[Data for the task — start]

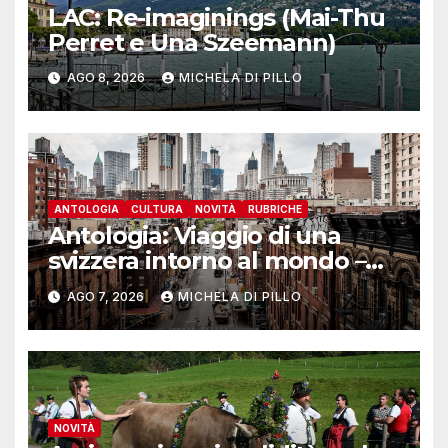
LAC: Re-imaginings (Mai-Thu
Perret e Una Szeemann)
AGO 8, 2026
MICHELA DI PILLO
ANTOLOGIA
CULTURA
NOVITÀ
RUBRICHE
Antologia: Viaggio di una
svizzera intorno al mondo –
Yosemite
AGO 7, 2026
MICHELA DI PILLO
NOVITÀ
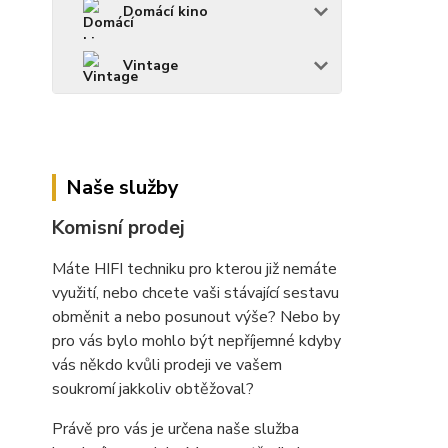
Domácí kino
Vintage
Naše služby
Komisní prodej
Máte HIFI techniku pro kterou již nemáte
využití, nebo chcete vaši stávající sestavu
obměnit a nebo posunout výše? Nebo by
pro vás bylo mohlo být nepříjemné kdyby
vás někdo kvůli prodeji ve vašem
soukromí jakkoliv obtěžoval?
Právě pro vás je určena naše služba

[Data for the task — finish]

Looking over the records, find each line with the word "nebo" and copy it.

**Solution to this problem**
využití, nebo chcete vaši stávající sestavu
obměnit a nebo posunout výše? Nebo by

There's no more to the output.